Viruses with a second envelope spike called fusion (F) glycoprotein as well as an attachment spike, e.g. canine distemper virus, make the plasma membranes of adjacent cells fuse to each other and to the lipid bilayer of the virus. These cells can eventually become multinucleate syncytia with about 30 nucleii before the replicating virus kills them. Fusion is also a means of virus spreading between cells. Antibody to fusion protein determines the success of vaccination

16. Transformation
The cells stop being flat but round up and start dividing uncontrollably to become piles of round cells eg after infection by feline sarcoma virus.
Similar cells can also be cultured from some
virus-induced tumours e.g.
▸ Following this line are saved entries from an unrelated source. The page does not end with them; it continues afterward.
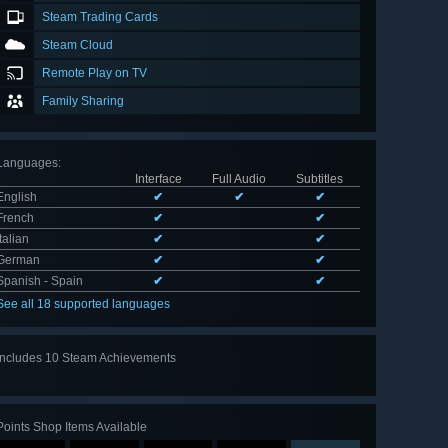
Steam Trading Cards
Steam Cloud
Remote Play on TV
Family Sharing
Languages
:
Interface
Full Audio
Subtitles
English
✔
✔
✔
French
✔
✔
Italian
✔
✔
German
✔
✔
Spanish - Spain
✔
✔
See all 18 supported languages
Includes 10 Steam Achievements
View
all 10
Points Shop Items Available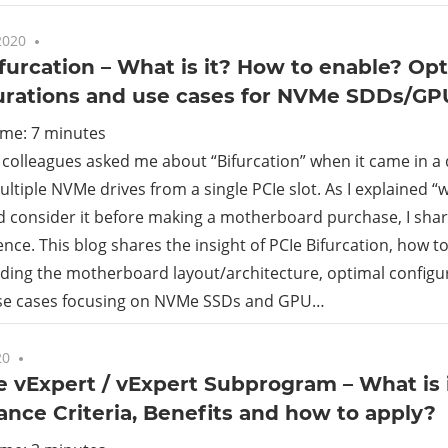
2020
10 comments
furcation – What is it? How to enable? Op
urations and use cases for NVMe SDDs/GP
ime:
7
minutes
colleagues asked me about “Bifurcation” when it came in a
ltiple NVMe drives from a single PCIe slot. As I explained “w
d consider it before making a motherboard purchase, I s
ence. This blog shares the insight of PCIe Bifurcation, how to
ding the motherboard layout/architecture, optimal configu
use cases focusing on NVMe SSDs and GPU…
20
No comments
vExpert / vExpert Subprogram – What is it?
nce Criteria, Benefits and how to apply?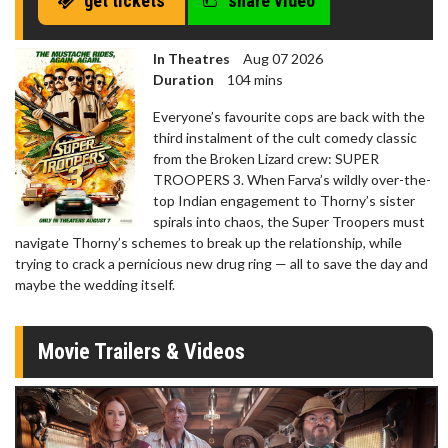
get tickets
share video
In Theatres
Aug 07 2026
Duration
104 mins
Everyone’s favourite cops are back with the
third instalment of the cult comedy classic
from the Broken Lizard crew: SUPER
TROOPERS 3. When Farva’s wildly over-the-
top Indian engagement to Thorny’s sister
spirals into chaos, the Super Troopers must
navigate Thorny’s schemes to break up the relationship, while
trying to crack a pernicious new drug ring — all to save the day and
maybe the wedding itself.
Movie Trailers & Videos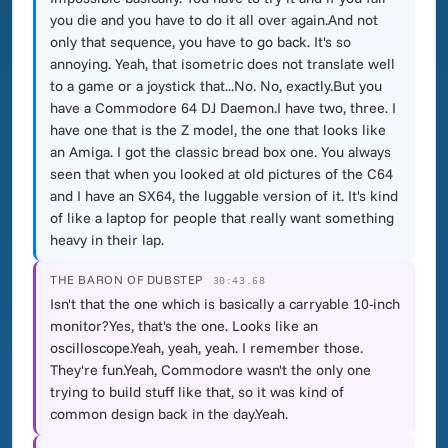
you die and you have to do it all over again.And not
only that sequence, you have to go back. It's so
annoying. Yeah, that isometric does not translate well
to a game or a joystick that...No. No, exactly.But you
have a Commodore 64 DJ Daemon.I have two, three. I
have one that is the Z model, the one that looks like
an Amiga. I got the classic bread box one. You always
seen that when you looked at old pictures of the C64
and I have an SX64, the luggable version of it. It's kind
of like a laptop for people that really want something
heavy in their lap.
THE BARON OF DUBSTEP
30:43.68
Isn't that the one which is basically a carryable 10-inch
monitor?Yes, that's the one. Looks like an
oscilloscope.Yeah, yeah, yeah. I remember those.
They're fun.Yeah, Commodore wasn't the only one
trying to build stuff like that, so it was kind of
common design back in the day.Yeah.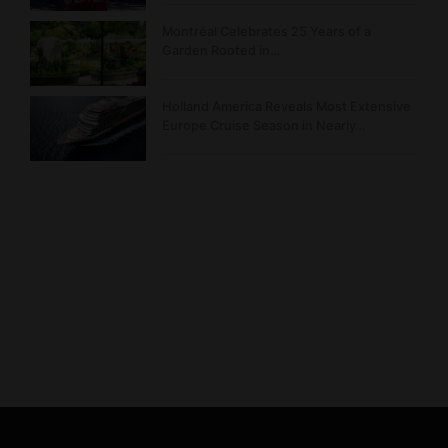
Montréal Celebrates 25 Years of a
Garden Rooted in…
Holland America Reveals Most Extensive
Europe Cruise Season in Nearly…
Feline leukaemia virus, Mareks disease of chickens. The virus does not kill the cells.
3 different mechanisms are involved in viral oncogenesis:
i)DNA viruses produce early proteins and gene promoters which bind to DNA and stimulate uncontolled cell division without virus particle production. eg bovine papilloma virus and Marek’s disease.
ii)Leukaemia viruses turn on host cellular proto-oncogenes which are adjacent to where their proviral DNA is integrated (termed insertional mutagenesis). This is a rare event and may never happen in the lifetime of the animal.
(iii)The sarcoma viruses have an oncogene in their own genome. They cause transformation in-vitro and rapid fibrosarcomas in-vivo and are very rare.

17. VIRUS INFECTIVITY
Infectivity is relevant to diagnosis to find out which tissues contain most virus and therefore are best for sampling. 100 infectious units of virus are often used to tests for neutralising antibody in a serum sample.
Method, TCID50 and pfu
The virus suspension is diluted out in ten-fold dilutions steps (log10) because a suspension may contain 108 infectious virions per 0.1ml. Replicates of each dilution are inoculated into cells in microwells or hens eggs. The infectivity is the dilution at which 50% of the cultures have become infected within a week. This is called the tissue culture infectious dose 50 (TCID50 per 0.1ml.) similar to the LD50 in pharmacology.
In a plaque assay virus growth is confined to the area of infection by a semi-solid overlay eg agar in the medium. If there were 50 plaques at a dilution of 1:10,000 using 0.1ml of inoculum the number of plaque forming units, (pfu) is 5 x 105 plaques per 0.1ml of inoculum and the virus could be diluted 1/5000 for a virus neutralisation test..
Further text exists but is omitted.